Het ‘stille midden’ is de grootste groep burgers. Zij nemen in een debat een neutrale positie in. Er zijn meerdere groepen ‘in het stille midden’. Sommige burgers denken genuanceerd over een kwestie en wegen voor- en tegenstandpunten af. Anderen doen dat juist niet, de kwestie laat hen onverschillig, zij nemen in feite geen duidelijk standpunt in. Als de polarisatie toeneemt worden mensen in het stille midden steeds meer gedwongen om een keuze te maken en verdwijnt het midden.
Interventies om polarisatie tegen te gaan dienen zich te richten op het versterken van de weerbaarheid van ‘het midden’ tegen de druk vanuit de polen, en moeten dus juist niet op ‘polen’ of ‘aanstichters ‘ gericht worden. Dat zou niet alleen vergeefse moeite zijn, maar juist ‘brandstof’ geven aan een polarisatieproces. In de woorden van Brandsma: ‘Bevecht niet de polen, maar versterk en bevestig het middenveld. Zodat de zwijgende meerderheid niet overstapt naar de joiners.’ De pushers en joiners in het debat vinden in het midden namelijk ook hun doelgroep, daar willen ze aanhang werven.
De bruggenbouwer wil de polarisatie verhelpen. Hij ziet tekortkomingen in het wereldbeeld van zowel de ene als de andere pool. Via een dialoog of via tegenverhalen wil hij nuance brengen in de visie van pushers en joiners. Maar spreken over de ander voedt net zo goed de polarisatie. Personen en groepen die zich vlakbij de polen situeren – de extremen dus – luisteren immers niet naar elkaar. Zo levert de bruggenbouwer met de beste bedoelingen brandstof aan de polarisatie.
De media kunnen deze rol van bruggenbouwer – en dus versneller – spelen als ze de beide kanten tonen en tegenover elkaar plaatsen.
De vijfde rol is die van de zondebok, precies in het midden tussen de polen. Het midden is uitgegroeid tot een hachelijke positie, er wordt immers verwacht dat je voor of tegen bent, een tussenpositie wordt niet geaccepteerd. Als je niet voor ons bent, dan ben je tegen ons! De bruggenbouwer vormt een ideale zondebok. Deze werd gedoogd zolang hij de belangen van beide kampen diende. Maar bij extreme polarisatiedruk wordt iemand die nuanceert, ervaren als verrader.
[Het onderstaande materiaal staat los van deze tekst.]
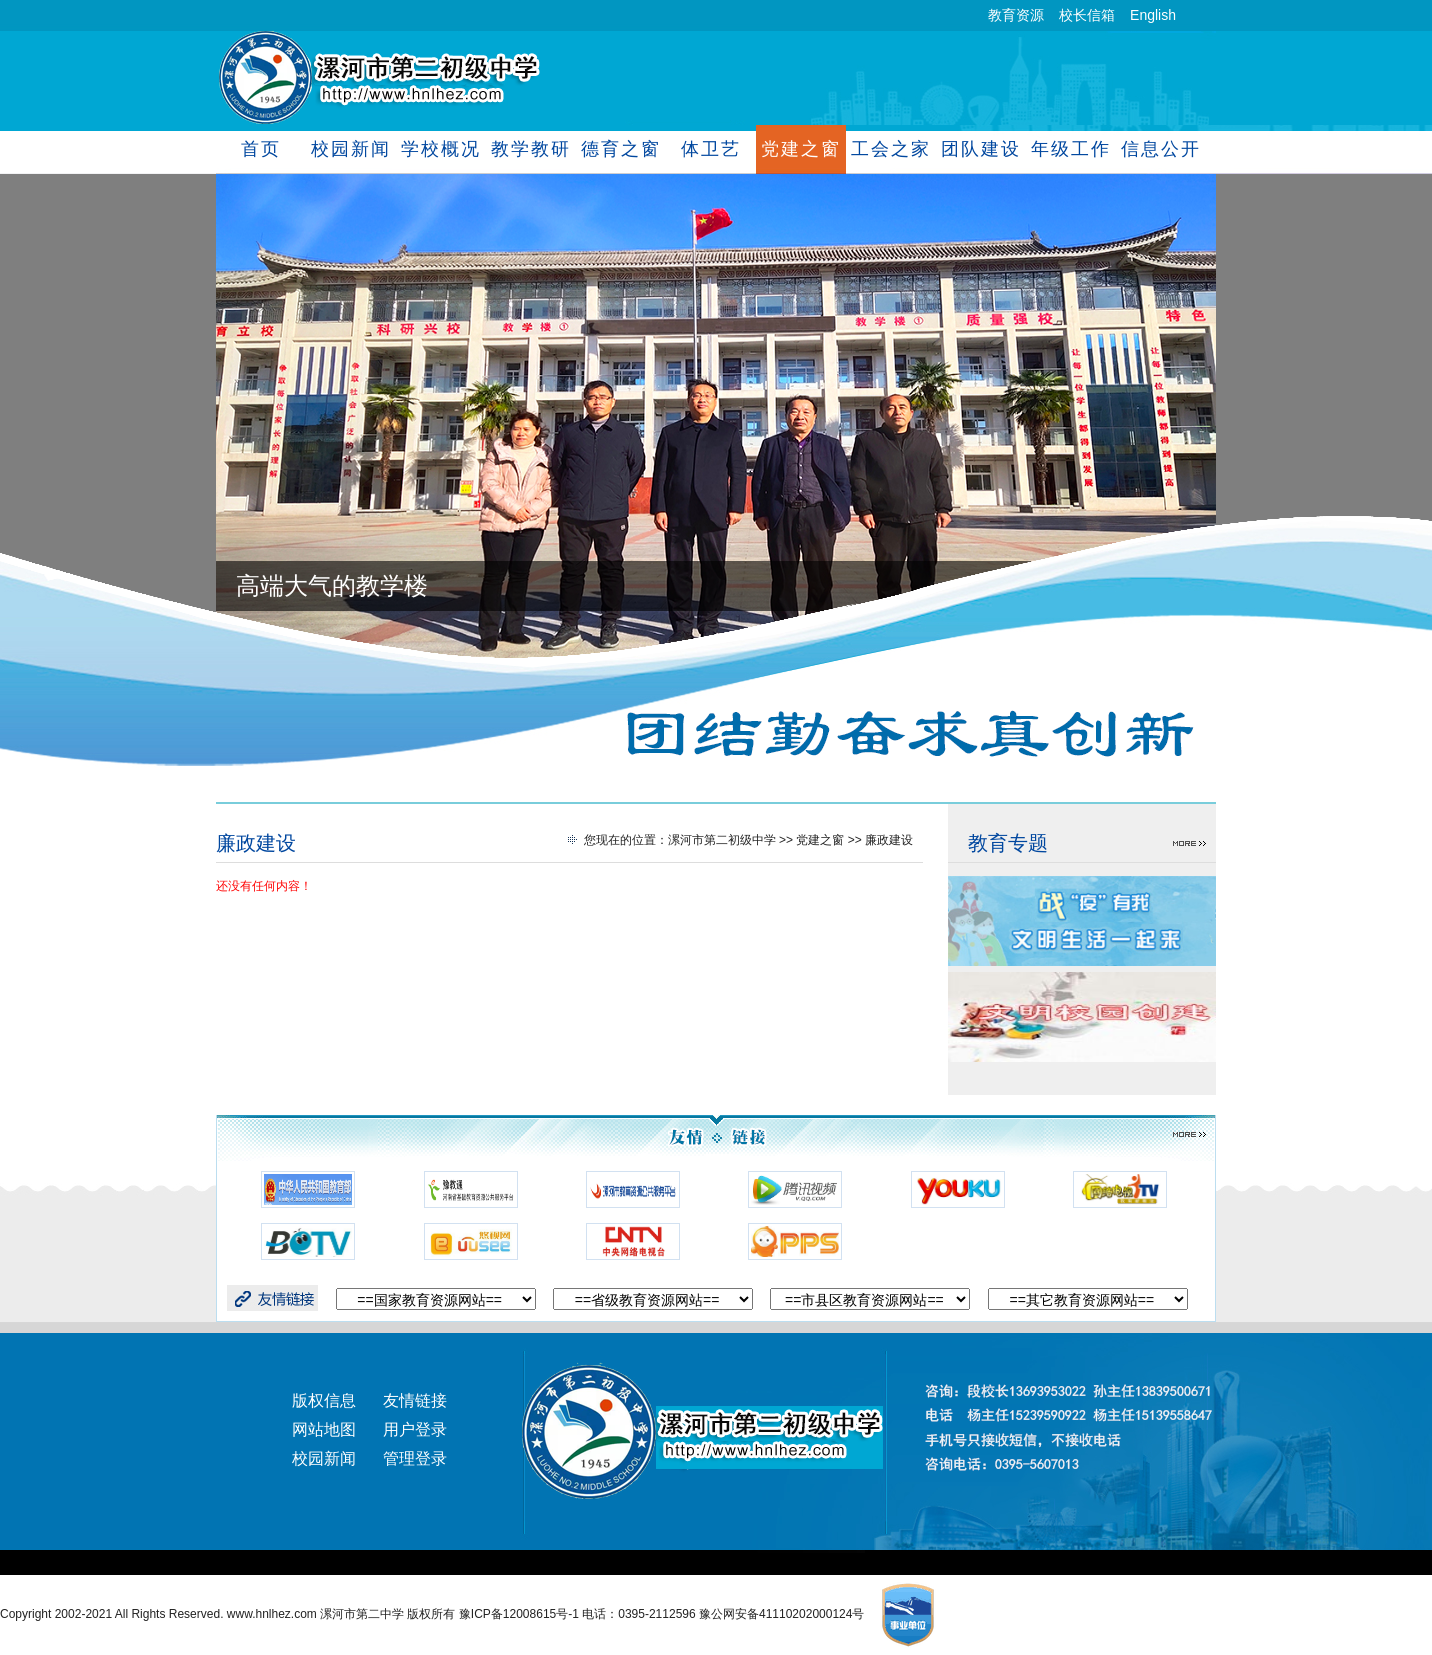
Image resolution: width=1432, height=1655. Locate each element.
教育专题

Burgemeester, politie, journalist of docent, allen kunnen uitgroeien tot zondebok.
Wees bewust van de rol en positie die in neemt als het veld betreedt. Het vergt leiderschap om je niet te verleiden tot straffe uitspraken of iemand belerend toe te spreken. Luisteren, moeilijke situaties en verhalen verzamelen is een belangrijk onderdeel van de strategie. (Er zijn een 4 tal game changers, die een handige kapstok zijn voor een strategische aanpak).
Van binnen uit
Wat je kan doen om een moeilijke situatie of een verstoorde relatie om te buigen, waardoor je sneller met elkaar een probleem weet op te lossen van binnen uit een groep, en dat brengt ons bij Ann Baert (Van binnenuit 2016). In de kaft van het boek zit een schaalmodel.
Bij een volledige dag gebruiken we een schaalmodel per groep of we maken op de vloer met wit tape de verbinding tussen ieder persoon in de groep. We geven met een doorgetrokken of onderbroken lijn de intensiteit van de relatie aan, en met groen en rood de betekenis. De enveloppe wordt gebruikt om iets aan te geven dat er speelt, maar niet gezegd kan worden. Als het lijnen trekken niet gemakkelijk gaat, kan ieder het ook eerst op zijn of haar schaalmodel uitvoeren en via de facilitator terug laten komen op de uit een zetting op de vloer.